Extracted page text data
┏━━

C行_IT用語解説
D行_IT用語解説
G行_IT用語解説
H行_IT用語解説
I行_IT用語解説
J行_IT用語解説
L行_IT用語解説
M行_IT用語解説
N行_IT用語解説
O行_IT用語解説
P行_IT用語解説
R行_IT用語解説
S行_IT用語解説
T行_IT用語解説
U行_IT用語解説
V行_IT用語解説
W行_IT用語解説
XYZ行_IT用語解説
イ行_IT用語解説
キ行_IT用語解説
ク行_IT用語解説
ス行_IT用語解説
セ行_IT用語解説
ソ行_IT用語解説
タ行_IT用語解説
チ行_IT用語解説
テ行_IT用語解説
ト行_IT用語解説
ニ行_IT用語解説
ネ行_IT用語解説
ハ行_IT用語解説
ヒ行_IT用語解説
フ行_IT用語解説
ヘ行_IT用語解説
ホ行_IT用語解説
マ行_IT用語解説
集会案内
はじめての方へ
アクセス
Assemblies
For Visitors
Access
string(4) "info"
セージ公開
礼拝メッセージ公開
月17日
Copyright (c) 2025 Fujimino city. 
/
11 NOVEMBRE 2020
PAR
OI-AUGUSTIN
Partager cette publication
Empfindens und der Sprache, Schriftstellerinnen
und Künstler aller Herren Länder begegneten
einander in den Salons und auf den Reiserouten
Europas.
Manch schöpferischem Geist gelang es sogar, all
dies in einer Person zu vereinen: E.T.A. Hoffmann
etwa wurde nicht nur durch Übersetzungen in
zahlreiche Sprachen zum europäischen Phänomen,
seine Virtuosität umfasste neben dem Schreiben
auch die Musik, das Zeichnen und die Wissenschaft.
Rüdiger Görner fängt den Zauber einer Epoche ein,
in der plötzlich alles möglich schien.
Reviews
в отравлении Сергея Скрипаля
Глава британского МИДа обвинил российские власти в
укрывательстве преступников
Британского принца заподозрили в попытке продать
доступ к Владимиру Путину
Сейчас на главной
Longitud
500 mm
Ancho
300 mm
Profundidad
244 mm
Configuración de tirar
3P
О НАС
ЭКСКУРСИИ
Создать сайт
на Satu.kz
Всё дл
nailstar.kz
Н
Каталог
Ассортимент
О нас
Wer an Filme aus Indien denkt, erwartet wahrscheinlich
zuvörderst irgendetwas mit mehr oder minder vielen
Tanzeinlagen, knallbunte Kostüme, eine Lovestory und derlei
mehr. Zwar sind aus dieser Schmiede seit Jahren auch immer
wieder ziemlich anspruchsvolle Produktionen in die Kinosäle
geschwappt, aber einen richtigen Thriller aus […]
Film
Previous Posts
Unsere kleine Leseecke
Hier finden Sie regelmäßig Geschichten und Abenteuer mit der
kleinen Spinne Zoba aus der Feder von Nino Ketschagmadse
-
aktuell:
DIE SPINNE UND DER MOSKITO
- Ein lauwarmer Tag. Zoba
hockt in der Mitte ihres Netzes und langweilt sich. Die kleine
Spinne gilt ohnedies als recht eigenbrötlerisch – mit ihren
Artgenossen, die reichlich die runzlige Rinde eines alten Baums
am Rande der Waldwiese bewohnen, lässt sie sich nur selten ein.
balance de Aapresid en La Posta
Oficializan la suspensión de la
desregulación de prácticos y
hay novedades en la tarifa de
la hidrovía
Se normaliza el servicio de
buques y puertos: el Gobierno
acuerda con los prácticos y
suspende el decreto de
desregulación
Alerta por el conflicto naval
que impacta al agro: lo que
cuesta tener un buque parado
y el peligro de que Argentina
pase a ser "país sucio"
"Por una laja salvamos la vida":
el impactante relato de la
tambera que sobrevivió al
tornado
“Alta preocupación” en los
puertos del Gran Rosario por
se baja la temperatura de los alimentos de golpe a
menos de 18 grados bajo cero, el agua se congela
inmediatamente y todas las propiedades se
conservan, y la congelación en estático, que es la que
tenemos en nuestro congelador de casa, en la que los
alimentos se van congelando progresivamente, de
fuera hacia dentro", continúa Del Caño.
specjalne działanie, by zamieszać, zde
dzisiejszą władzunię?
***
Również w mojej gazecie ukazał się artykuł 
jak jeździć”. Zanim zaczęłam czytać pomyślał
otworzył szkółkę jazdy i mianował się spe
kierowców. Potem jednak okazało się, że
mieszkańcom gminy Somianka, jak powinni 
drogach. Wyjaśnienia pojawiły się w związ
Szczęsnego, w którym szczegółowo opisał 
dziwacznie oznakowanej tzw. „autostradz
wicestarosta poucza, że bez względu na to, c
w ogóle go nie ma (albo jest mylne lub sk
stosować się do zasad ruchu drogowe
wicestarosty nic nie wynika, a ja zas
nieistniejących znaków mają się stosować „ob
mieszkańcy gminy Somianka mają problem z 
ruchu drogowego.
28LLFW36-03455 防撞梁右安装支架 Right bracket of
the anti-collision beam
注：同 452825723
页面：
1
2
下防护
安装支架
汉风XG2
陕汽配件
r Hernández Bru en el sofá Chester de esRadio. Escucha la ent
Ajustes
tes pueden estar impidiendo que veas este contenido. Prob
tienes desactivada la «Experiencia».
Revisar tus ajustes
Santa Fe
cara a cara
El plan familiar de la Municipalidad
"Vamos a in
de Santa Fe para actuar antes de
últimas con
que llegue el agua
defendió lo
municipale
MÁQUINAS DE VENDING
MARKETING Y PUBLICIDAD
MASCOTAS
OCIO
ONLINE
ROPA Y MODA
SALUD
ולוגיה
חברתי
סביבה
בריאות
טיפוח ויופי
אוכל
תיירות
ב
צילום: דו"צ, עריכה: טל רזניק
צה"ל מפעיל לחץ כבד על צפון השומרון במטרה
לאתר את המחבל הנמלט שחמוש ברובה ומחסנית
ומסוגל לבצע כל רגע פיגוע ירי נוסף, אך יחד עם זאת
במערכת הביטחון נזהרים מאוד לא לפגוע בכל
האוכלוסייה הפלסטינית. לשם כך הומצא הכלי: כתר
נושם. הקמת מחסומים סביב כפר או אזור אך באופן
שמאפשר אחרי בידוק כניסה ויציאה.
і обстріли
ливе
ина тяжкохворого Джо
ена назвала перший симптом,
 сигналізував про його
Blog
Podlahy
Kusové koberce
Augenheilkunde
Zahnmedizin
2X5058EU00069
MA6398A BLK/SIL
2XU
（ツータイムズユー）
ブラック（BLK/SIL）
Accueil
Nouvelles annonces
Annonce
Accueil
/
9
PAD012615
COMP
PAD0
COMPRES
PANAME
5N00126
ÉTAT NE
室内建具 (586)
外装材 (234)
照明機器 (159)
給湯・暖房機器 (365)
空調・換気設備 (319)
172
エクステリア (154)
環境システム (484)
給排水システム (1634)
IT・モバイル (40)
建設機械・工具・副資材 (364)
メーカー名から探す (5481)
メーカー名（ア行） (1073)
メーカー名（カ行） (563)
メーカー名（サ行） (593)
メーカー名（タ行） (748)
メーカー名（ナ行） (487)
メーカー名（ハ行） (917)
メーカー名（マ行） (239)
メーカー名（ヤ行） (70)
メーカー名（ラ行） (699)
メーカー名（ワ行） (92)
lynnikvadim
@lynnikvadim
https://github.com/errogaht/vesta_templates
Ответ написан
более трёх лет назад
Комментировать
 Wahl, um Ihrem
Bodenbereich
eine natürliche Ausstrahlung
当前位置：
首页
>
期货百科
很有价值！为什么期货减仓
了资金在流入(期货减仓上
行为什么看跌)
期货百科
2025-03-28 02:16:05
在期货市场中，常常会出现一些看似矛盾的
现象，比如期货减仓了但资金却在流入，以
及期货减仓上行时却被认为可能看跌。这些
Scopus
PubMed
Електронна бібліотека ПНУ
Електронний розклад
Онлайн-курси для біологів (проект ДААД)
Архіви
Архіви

┗━━

**EXERCISE GOAL:** Scan the records above for the lines holding "Alerta por el conflicto naval" and "MÁQUINAS DE VENDING". Transcribe those two and every line between them word for word, and no others.

**RESULT OF THIS EXERCISE:**
Alerta por el conflicto naval
que impacta al agro: lo que
cuesta tener un buque parado
y el peligro de que Argentina
pase a ser "país sucio"
"Por una laja salvamos la vida":
el impactante relato de la
tambera que sobrevivió al
tornado
“Alta preocupación” en los
puertos del Gran Rosario por
se baja la temperatura de los alimentos de golpe a
menos de 18 grados bajo cero, el agua se congela
inmediatamente y todas las propiedades se
conservan, y la congelación en estático, que es la que
tenemos en nuestro congelador de casa, en la que los
alimentos se van congelando progresivamente, de
fuera hacia dentro", continúa Del Caño.
specjalne działanie, by zamieszać, zde
dzisiejszą władzunię?
***
Również w mojej gazecie ukazał się artykuł 
jak jeździć”. Zanim zaczęłam czytać pomyślał
otworzył szkółkę jazdy i mianował się spe
kierowców. Potem jednak okazało się, że
mieszkańcom gminy Somianka, jak powinni 
drogach. Wyjaśnienia pojawiły się w związ
Szczęsnego, w którym szczegółowo opisał 
dziwacznie oznakowanej tzw. „autostradz
wicestarosta poucza, że bez względu na to, c
w ogóle go nie ma (albo jest mylne lub sk
stosować się do zasad ruchu drogowe
wicestarosty nic nie wynika, a ja zas
nieistniejących znaków mają się stosować „ob
mieszkańcy gminy Somianka mają problem z 
ruchu drogowego.
28LLFW36-03455 防撞梁右安装支架 Right bracket of
the anti-collision beam
注：同 452825723
页面：
1
2
下防护
安装支架
汉风XG2
陕汽配件
r Hernández Bru en el sofá Chester de esRadio. Escucha la ent
Ajustes
tes pueden estar impidiendo que veas este contenido. Prob
tienes desactivada la «Experiencia».
Revisar tus ajustes
Santa Fe
cara a cara
El plan familiar de la Municipalidad
"Vamos a in
de Santa Fe para actuar antes de
últimas con
que llegue el agua
defendió lo
municipale
MÁQUINAS DE VENDING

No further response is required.